> WHAT IS NEEDED
Tally up the lines below containing the string "Toddler", then write the number alone.

> EXTRACTED MATERIAL
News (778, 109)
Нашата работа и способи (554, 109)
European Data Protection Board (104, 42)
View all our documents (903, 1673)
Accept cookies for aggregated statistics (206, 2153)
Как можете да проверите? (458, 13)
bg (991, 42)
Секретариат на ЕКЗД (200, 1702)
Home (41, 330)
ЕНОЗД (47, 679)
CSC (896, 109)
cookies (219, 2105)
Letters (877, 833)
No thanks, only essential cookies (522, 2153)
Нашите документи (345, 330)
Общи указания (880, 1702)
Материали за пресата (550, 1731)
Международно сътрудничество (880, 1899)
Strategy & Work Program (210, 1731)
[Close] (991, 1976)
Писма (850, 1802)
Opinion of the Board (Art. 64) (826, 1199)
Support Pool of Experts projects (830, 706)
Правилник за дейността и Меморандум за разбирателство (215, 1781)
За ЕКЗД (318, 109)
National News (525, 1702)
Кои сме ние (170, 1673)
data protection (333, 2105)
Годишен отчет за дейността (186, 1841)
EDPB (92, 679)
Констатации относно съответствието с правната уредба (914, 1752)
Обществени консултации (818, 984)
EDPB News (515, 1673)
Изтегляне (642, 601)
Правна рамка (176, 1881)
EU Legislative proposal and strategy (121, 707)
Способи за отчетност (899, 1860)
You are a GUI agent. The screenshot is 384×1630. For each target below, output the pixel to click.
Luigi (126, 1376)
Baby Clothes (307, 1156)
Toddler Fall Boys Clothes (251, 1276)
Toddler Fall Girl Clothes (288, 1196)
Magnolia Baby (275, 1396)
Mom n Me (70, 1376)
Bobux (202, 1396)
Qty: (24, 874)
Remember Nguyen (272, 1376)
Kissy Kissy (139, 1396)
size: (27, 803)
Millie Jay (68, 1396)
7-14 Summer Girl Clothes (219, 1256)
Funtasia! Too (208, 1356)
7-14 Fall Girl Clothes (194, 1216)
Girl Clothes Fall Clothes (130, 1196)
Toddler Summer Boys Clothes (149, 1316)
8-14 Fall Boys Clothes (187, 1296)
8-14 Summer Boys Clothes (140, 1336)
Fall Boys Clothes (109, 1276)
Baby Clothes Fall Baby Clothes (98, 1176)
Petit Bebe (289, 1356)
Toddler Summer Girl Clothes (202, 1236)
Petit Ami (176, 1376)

---

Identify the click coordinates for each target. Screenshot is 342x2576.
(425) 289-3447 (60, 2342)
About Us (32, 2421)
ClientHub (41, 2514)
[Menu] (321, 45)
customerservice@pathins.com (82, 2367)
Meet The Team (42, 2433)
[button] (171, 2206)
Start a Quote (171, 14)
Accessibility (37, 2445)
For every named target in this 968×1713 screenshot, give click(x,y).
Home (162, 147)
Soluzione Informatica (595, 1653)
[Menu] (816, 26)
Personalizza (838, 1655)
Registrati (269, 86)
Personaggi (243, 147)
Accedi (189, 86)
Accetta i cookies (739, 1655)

==

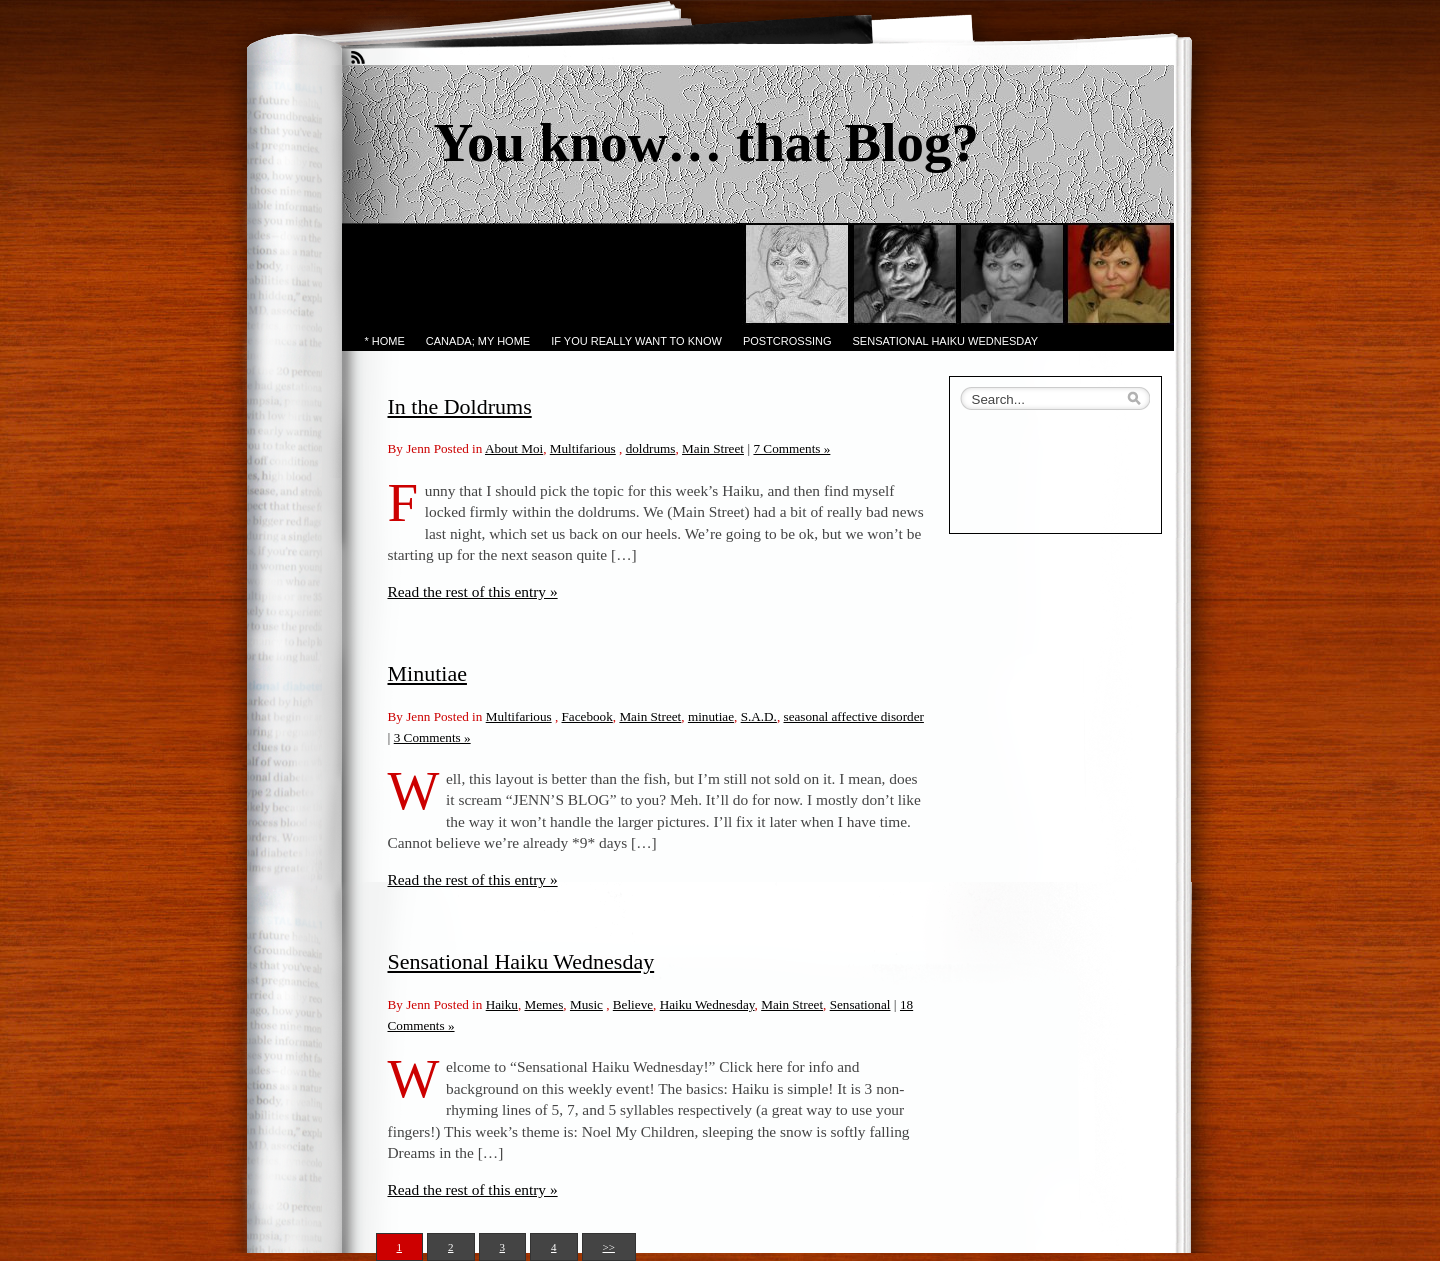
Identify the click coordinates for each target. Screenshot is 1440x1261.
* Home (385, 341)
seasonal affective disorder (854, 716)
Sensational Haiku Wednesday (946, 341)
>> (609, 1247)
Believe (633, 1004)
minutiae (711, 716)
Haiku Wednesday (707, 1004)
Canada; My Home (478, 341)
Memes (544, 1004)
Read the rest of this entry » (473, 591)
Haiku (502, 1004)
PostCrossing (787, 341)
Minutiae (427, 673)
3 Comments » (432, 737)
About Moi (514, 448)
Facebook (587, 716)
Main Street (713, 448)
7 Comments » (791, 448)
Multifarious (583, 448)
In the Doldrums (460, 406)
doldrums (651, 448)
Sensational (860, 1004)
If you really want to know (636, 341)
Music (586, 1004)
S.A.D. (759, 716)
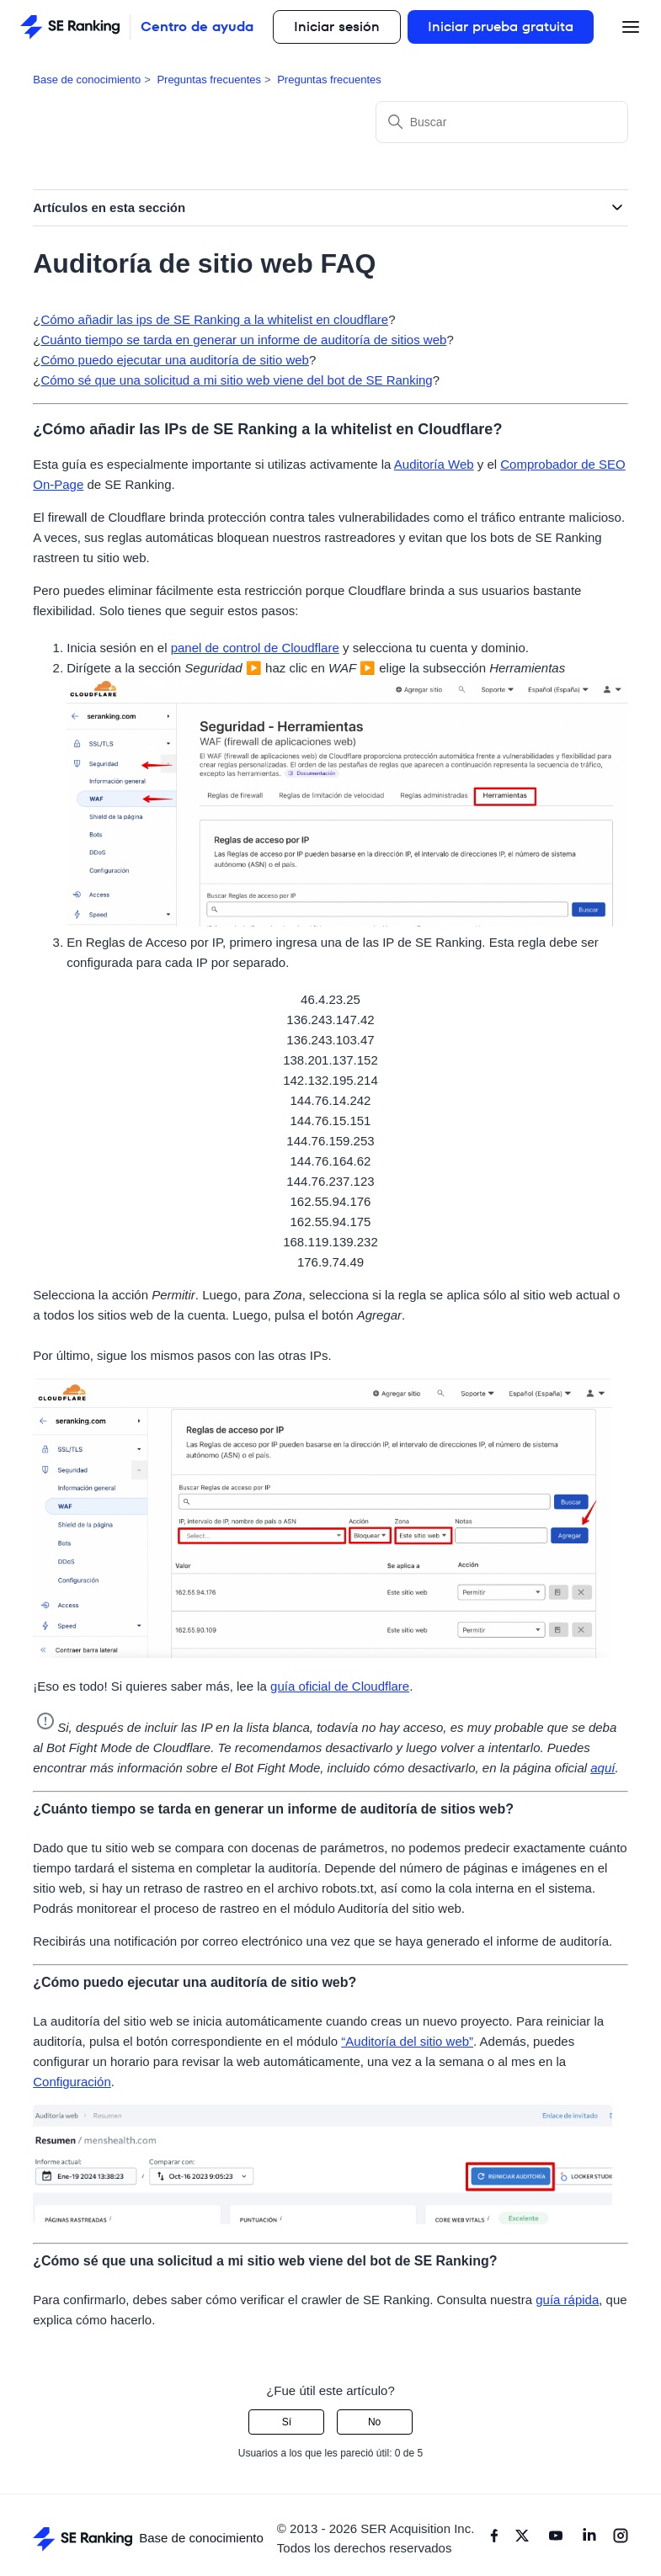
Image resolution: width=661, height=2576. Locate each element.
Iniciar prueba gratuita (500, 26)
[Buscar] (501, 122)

> EXERCISE OUTPUT
4